The Arabs , in general, and particularly the Palestiinians, can already picture the dominos falling. The Czech Republic, Hungary and other important states plan to  move their embassies  from Tel Aviv to Jerusalem, recognizing the city as Israel’s capital. They noticed that in  April of this year, eight months ago, even Russian President Vladimir Putin declared his recognition of Western Jerusalem as Israel’s capital city. There was no outcry, verbal or otherwise, in response to Putin’s declaration, for  one simple reason: The Arabs are deathly afraid of  Putin, after he made crystal clear to what lengths he is willing to go during the war in Syria, and they carefully refrain from reacting to his statements or decisions.


For both religious and nationalistic reasons, the Arabs and  Muslims are incapable of accepting  Israel as the Jewish State.

The question we are forced to ask ourselves is whether we in Israel, Jews and Christians, are going to recognize the Muslim and Arab problem , but tell them in no uncertain terms that “Jerusalem belongs to  the Jews and you are going to have to learn to live with it” or are going to give in to the Arab and  Muslim dreamers who are incapable of accepting a reality in which the Jewish religions is alive and well.

The Uncompromising Palestinians – Shlomo Avineri (Ha’aretz)

President Trump said explicitly that recognizing Jerusalem and moving the embassy do not in any way determine the borders and the U.S. supports the two-state solution – if it is acceptable to both sides.

The Palestinian response ignored these two statements, which in practice say that as far as the final agreement is concerned, the Trump administration’s stance is not significantly different than the position of previous American administrations.

A responsible Palestinian leadership that strives to reach an agreed upon solution and does not make do with aggressive rhetoric could have seized on these statements.

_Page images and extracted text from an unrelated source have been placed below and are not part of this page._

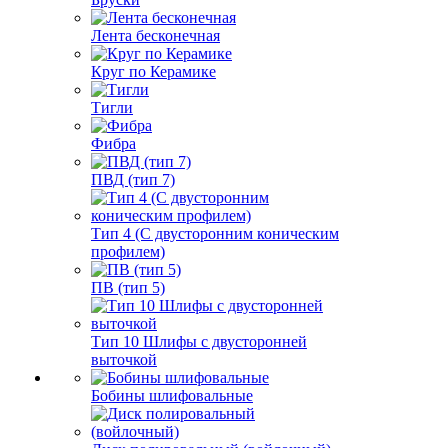
Лента бесконечная
Круг по Керамике
Тигли
Фибра
ПВД (тип 7)
Тип 4 (С двусторонним коническим
профилем)
ПВ (тип 5)
Тип 10 Шлифы с двусторонней
выточкой
Бобины шлифовальные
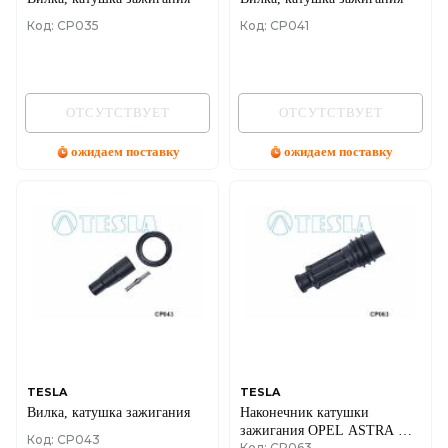
Код: CP035
Код: CP041
ОТСУТСТВУЕТ
ОТСУТСТВУЕТ
ожидаем поставку
ожидаем поставку
TESLA
TESLA
Вилка, катушка зажигания
Наконечник катушки
зажигания OPEL ASTRA G,
Код: CP043
Код: CP063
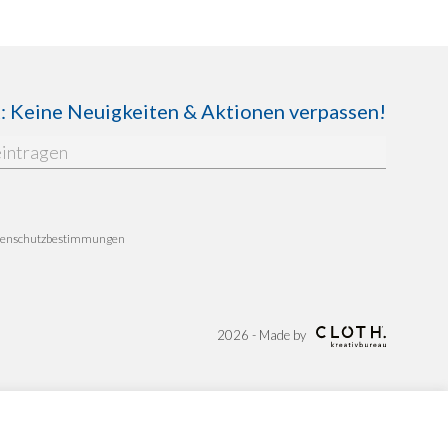
Keine Neuigkeiten & Aktionen verpassen!
enschutzbestimmungen
2026 - Made by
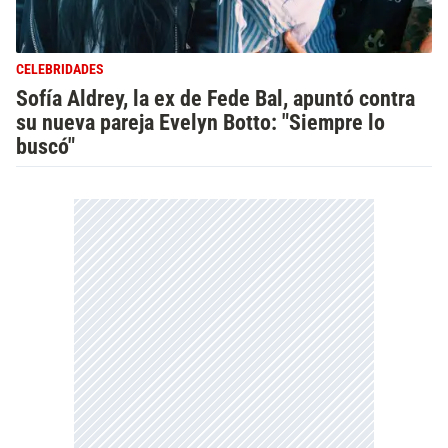
CELEBRIDADES
Sofía Aldrey, la ex de Fede Bal, apuntó contra
su nueva pareja Evelyn Botto: "Siempre lo
buscó"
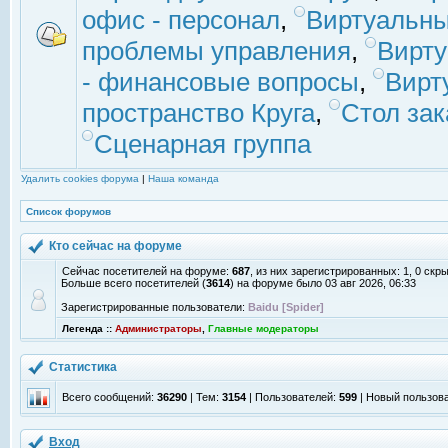
офис - персонал
,
Виртуальны
проблемы управления
,
Вирт
- финансовые вопросы
,
Вирт
пространство Круга
,
Стол зак
Сценарная группа
Удалить cookies форума
|
Наша команда
Список форумов
Кто сейчас на форуме
Сейчас посетителей на форуме:
687
, из них зарегистрированных: 1, 0 скр
Больше всего посетителей (
3614
) на форуме было 03 авг 2026, 06:33
Зарегистрированные пользователи:
Baidu [Spider]
Легенда ::
Администраторы
,
Главные модераторы
Статистика
Всего сообщений:
36290
| Тем:
3154
| Пользователей:
599
| Новый пользов
Вход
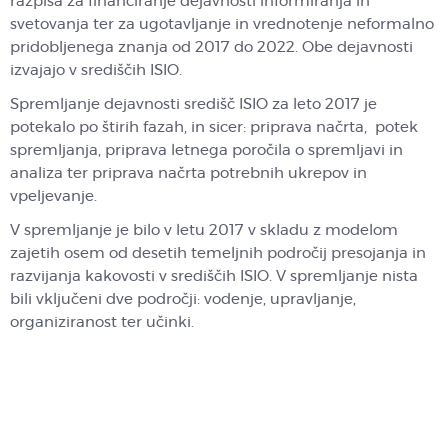
razpisa za financiranje dejavnosti informiranja in
svetovanja ter za ugotavljanje in vrednotenje neformalno
pridobljenega znanja od 2017 do 2022. Obe dejavnosti
izvajajo v središčih ISIO.
Spremljanje dejavnosti središč ISIO za leto 2017 je
potekalo po štirih fazah, in sicer: priprava načrta, potek
spremljanja, priprava letnega poročila o spremljavi in
analiza ter priprava načrta potrebnih ukrepov in
vpeljevanje.
V spremljanje je bilo v letu 2017 v skladu z modelom
zajetih osem od desetih temeljnih področij presojanja in
razvijanja kakovosti v središčih ISIO. V spremljanje nista
bili vključeni dve področji: vodenje, upravljanje,
organiziranost ter učinki.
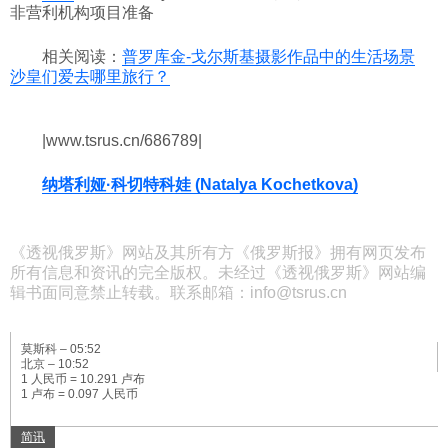
非营利机构项目准备
相关阅读：
普罗库金-戈尔斯基摄影作品中的生活场景
沙皇们爱去哪里旅行？
|www.tsrus.cn/686789|
纳塔利娅·科切特科娃 (Natalya Kochetkova)
《透视俄罗斯》网站及其所有方《俄罗斯报》拥有网页发布
所有信息和资讯的完全版权。未经过《透视俄罗斯》网站编
辑书面同意禁止转载。联系邮箱：info@tsrus.cn
莫斯科 –
05:52
北京 –
10:52
1 人民币 = 10.291 卢布
1 卢布 = 0.097 人民币
简讯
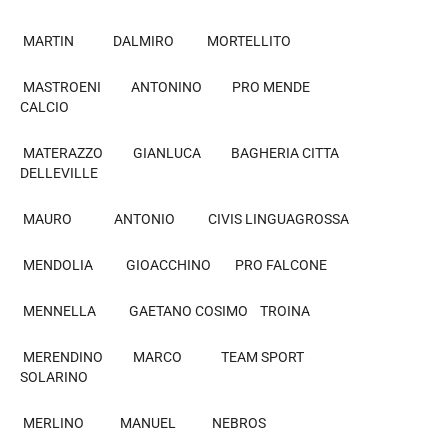
MARTIN DALMIRO MORTELLITO
MASTROENI ANTONINO PRO MENDE
CALCIO
MATERAZZO GIANLUCA BAGHERIA CITTA
DELLEVILLE
MAURO ANTONIO CIVIS LINGUAGROSSA
MENDOLIA GIOACCHINO PRO FALCONE
MENNELLA GAETANO COSIMO TROINA
MERENDINO MARCO TEAM SPORT
SOLARINO
MERLINO MANUEL NEBROS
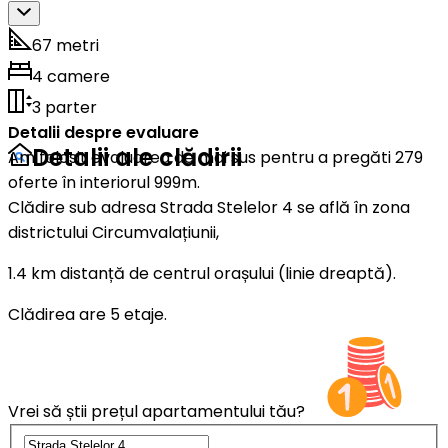
67 metri
4 camere
3 parter
Detalii despre evaluare
Detalii ale clădirii
Am folosit evaluarea de mai sus pentru a pregăti 279
oferte în interiorul 999m.
Clădire sub adresa Strada Stelelor 4 se află în zona
districtului Circumvalațiunii,
1.4 km distanță de centrul orașului (linie dreaptă).
Clădirea are 5 etaje.
Vrei să știi prețul apartamentului tău?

Only the Palestinian unwillingness to understand that if a solution is found, it will realistically have to be a compromise formula and not the fulfillment of all their demands, prevented the Palestinian leadership from relating to these aspects of Trump’s speech.

Instead, the Palestinian leadership attacked the U.S. and its president, declared that America cannot be an honest broker, and announced that Trump’s speech irreversibly buried the two-state solution.

The roots of this response, which joined a long list of historic missed Palestinian opportunities, can be found in the inability to live with compromise, which characterizes the Arab political discourse in general.

The writer, professor emeritus of political science at the Hebrew University of Jerusalem, served as director-general of Israel’s Ministry of Foreign Affairs.